A post-merger financial analysis of United Federal Credit Union.


In today’s market there is no shortage of motivations – diminishing membership, a fragile economy, retiring management, and general financial distress, just to name a few – that might compel a credit union to look for a merger partner. For whatever reason the institution is simply no longer sustainable, and the structure of the National Credit Union Share Insurance Fund (NCUSIF) oftentimes makes it easier for two credit unions to merge rather than for a healthier credit union to conserve a weaker one and slowly wind down its assets.

Mergers can be opportunistic. For example, two institutions decide they would be greater as one. Mergers can be solely for legal purposes. For example, several credit union groups, including Affinity Group and Self-Help Federal Credit Union, operate structurally as a single entity for compliance and reporting processes, yet the individual institutions within these models maintain separate credit union branding.

A credit union undergoes a merger to improve its standing and, more importantly, its members’ standing. Without improved member value, there is little that is sustainable or beneficial about a merger. Given this sentiment, is it possible to objectively measure the success of a merger?

United has grown through both organic means and through merging or acquiring other institutions. In 2006, the merger of the nearly equal United Federal Credit Union and First Resource Federal Credit resulted in a larger United Federal Credit Union. In 2010, United acquired a struggling Clearstar Financial Credit Union. Is it possible to quantify the increased value of United Federal Credit Union’s membership after two mergers in six years? Are the benefits of belonging to the surviving institution substantially better?

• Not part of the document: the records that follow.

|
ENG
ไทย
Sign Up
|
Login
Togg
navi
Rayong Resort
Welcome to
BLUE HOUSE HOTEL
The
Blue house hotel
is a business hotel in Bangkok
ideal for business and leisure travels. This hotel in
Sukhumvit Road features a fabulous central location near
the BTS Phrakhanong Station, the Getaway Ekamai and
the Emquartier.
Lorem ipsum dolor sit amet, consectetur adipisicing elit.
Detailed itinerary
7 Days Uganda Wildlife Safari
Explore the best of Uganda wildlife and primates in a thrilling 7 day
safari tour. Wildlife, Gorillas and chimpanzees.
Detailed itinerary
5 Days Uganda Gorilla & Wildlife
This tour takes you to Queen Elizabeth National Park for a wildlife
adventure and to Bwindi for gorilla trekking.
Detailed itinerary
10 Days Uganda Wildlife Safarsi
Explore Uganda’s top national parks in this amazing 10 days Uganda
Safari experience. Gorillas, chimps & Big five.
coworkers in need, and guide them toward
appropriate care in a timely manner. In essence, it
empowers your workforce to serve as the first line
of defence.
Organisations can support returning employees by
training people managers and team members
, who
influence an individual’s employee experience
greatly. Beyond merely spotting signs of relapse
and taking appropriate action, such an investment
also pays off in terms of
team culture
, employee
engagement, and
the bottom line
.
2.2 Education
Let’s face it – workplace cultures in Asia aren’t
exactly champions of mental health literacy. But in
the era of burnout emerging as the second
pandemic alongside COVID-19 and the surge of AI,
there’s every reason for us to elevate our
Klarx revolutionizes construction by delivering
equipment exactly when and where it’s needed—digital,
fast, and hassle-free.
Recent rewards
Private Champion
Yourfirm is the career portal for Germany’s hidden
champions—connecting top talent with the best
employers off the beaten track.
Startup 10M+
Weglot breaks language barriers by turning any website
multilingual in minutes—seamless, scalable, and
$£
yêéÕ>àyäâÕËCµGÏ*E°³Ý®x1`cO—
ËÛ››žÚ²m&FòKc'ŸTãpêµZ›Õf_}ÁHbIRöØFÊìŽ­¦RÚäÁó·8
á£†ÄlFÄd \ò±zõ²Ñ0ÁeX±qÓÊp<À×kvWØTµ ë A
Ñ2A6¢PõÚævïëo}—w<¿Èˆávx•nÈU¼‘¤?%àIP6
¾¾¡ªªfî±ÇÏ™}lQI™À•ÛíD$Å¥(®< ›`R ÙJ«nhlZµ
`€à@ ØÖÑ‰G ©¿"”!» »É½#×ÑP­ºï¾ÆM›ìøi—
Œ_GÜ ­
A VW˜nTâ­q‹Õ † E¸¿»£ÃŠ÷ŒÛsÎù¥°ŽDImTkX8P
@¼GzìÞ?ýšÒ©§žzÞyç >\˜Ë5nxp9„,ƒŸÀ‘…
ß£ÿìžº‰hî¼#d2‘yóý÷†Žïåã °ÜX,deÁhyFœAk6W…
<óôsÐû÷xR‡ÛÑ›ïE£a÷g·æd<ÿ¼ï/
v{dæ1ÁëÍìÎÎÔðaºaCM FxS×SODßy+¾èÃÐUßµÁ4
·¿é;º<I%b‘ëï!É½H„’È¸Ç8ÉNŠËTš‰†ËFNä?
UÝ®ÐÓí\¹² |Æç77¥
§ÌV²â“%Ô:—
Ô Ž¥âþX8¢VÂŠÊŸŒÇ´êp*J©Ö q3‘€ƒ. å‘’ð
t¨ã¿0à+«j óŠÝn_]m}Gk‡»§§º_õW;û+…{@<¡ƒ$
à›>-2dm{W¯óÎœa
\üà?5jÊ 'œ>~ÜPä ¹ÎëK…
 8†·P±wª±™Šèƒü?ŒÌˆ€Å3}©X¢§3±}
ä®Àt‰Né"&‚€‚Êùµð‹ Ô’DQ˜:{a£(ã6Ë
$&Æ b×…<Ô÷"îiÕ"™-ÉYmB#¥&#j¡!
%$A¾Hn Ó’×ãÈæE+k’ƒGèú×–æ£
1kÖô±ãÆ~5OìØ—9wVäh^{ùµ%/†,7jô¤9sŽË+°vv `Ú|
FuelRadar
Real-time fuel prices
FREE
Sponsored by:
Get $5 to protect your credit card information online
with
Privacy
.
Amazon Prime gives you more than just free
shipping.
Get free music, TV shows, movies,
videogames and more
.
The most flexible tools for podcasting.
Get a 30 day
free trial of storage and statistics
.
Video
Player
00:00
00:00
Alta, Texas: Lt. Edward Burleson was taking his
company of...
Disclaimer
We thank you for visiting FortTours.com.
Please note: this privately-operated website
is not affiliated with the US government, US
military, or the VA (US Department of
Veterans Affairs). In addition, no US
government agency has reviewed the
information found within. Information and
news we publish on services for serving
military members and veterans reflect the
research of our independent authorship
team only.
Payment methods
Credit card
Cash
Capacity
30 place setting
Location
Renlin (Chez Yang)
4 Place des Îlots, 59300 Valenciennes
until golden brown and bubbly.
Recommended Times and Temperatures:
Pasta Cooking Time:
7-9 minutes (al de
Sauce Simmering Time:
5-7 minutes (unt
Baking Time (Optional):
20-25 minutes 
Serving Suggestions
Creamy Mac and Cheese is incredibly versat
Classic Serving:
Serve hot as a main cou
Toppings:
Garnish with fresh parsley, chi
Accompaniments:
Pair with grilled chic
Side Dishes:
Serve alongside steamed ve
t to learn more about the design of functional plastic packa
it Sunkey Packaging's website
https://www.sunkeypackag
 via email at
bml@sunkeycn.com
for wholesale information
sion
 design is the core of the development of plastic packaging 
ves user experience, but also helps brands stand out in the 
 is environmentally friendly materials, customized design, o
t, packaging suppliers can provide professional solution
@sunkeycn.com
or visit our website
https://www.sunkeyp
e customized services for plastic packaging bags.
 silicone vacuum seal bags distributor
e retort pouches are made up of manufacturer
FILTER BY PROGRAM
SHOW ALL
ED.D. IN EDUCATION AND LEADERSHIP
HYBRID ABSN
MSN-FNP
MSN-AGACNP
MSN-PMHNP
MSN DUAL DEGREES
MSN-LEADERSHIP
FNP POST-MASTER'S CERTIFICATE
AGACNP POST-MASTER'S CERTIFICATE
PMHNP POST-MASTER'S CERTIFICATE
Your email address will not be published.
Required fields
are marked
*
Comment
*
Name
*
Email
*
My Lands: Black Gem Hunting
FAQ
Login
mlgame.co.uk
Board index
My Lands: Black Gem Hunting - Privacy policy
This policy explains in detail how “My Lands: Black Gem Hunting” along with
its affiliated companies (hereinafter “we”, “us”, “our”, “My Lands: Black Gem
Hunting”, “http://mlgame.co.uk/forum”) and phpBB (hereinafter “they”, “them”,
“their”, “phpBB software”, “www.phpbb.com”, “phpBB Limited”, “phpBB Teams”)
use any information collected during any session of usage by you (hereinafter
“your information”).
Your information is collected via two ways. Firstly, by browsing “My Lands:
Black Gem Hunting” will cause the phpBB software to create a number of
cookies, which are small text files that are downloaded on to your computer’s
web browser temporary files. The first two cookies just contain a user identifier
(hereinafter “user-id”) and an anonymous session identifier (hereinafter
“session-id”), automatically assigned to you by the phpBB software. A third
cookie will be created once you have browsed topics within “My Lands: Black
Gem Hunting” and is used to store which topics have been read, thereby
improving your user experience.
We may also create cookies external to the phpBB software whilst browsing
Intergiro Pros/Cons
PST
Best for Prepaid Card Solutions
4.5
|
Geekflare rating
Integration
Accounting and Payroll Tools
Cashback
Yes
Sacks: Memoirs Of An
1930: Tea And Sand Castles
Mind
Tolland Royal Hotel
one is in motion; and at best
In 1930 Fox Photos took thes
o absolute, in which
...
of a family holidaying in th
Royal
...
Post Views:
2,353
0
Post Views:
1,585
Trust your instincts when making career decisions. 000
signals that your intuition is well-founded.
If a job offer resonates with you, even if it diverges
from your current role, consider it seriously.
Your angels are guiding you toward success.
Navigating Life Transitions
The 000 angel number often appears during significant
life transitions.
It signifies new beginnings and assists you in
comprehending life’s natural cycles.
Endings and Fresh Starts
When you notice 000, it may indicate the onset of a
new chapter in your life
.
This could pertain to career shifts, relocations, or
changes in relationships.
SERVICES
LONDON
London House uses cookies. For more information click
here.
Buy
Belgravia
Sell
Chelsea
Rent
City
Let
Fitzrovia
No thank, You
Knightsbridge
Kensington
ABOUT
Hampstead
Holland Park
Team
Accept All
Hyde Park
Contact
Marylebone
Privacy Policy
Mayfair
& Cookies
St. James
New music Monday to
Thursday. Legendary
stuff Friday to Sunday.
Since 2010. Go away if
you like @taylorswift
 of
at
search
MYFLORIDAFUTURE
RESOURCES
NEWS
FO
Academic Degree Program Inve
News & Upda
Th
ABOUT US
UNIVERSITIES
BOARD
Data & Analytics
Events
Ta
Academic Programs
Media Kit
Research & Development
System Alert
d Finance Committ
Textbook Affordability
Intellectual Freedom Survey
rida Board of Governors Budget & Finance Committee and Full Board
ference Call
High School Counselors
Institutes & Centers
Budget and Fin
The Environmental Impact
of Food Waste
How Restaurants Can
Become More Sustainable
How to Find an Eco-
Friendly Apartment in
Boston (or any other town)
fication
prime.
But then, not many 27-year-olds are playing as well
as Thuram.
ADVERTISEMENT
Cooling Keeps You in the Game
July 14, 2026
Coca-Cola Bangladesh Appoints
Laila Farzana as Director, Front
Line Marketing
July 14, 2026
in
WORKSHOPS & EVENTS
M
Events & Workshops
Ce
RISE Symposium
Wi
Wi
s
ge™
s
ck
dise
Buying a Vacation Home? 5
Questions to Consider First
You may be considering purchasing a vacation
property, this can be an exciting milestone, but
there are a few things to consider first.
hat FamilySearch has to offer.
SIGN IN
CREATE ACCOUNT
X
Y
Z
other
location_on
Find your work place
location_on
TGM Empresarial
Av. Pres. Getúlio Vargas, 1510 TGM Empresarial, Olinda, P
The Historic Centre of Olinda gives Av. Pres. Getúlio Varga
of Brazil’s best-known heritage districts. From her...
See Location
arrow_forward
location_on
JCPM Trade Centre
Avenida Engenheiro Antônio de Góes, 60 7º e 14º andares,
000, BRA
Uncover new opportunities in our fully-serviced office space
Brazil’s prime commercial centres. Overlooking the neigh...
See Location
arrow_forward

The chart below looks at United after both of the growth events and highlights 15* of the 18 key metrics that comprise Callahan & Associates’ Return of the Member index. For each of the events, the values of the 15 metrics reflect whether the relative value increased or decreased. An increase in most of these metrics reflects better value for the member; however, increases in yield on loans and fee income per member is a NEGATIVE shift from the member perspective. United Federal and First Resource Federal completed the 2006 merger in the fourth quarter. United completed the 2009 acquisition of Clearstar in the third quarter. To account for seasonality and integration, each of the metrics below is based on June data.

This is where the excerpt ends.